[Opening INPUT DATA section]
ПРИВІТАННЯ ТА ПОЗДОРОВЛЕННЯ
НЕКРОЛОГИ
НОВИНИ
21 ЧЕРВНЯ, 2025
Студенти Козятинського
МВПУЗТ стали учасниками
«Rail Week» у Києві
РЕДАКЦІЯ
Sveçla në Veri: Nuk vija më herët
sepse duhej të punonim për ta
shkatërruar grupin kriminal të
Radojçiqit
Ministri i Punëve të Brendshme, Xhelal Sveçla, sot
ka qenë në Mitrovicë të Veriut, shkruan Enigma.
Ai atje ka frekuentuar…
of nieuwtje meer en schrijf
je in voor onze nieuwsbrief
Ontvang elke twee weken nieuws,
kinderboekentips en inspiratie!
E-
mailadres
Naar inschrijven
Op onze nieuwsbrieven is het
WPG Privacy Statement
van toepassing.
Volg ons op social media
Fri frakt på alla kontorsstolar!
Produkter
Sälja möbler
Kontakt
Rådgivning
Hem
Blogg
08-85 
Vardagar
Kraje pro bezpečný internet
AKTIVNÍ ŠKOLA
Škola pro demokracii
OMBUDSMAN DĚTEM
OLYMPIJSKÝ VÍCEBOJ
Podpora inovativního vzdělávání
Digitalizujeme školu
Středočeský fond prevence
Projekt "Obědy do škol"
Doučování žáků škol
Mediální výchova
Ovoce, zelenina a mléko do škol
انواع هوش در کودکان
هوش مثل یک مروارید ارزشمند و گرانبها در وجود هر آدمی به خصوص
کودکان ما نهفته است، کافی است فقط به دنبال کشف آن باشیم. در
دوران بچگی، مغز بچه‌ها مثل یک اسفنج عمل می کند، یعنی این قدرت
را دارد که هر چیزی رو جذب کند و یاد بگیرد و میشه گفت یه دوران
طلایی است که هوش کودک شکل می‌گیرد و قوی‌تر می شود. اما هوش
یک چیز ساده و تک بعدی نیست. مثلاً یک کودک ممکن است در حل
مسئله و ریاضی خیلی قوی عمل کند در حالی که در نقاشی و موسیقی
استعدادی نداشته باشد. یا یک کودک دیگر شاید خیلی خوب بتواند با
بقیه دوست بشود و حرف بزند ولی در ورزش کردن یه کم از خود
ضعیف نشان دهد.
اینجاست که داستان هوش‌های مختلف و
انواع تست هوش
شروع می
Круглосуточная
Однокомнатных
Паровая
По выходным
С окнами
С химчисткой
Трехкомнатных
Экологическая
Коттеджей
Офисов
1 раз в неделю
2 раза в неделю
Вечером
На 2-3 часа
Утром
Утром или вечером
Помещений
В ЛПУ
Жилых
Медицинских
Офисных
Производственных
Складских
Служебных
[Closing INPUT DATA section]
» **WHAT THE TASK ASKS**:
Each line in the data that holds the string "Sveçla" should be found and copied.

» **FINISHED TASK**:
Sveçla në Veri: Nuk vija më herët
Ministri i Punëve të Brendshme, Xhelal Sveçla, sot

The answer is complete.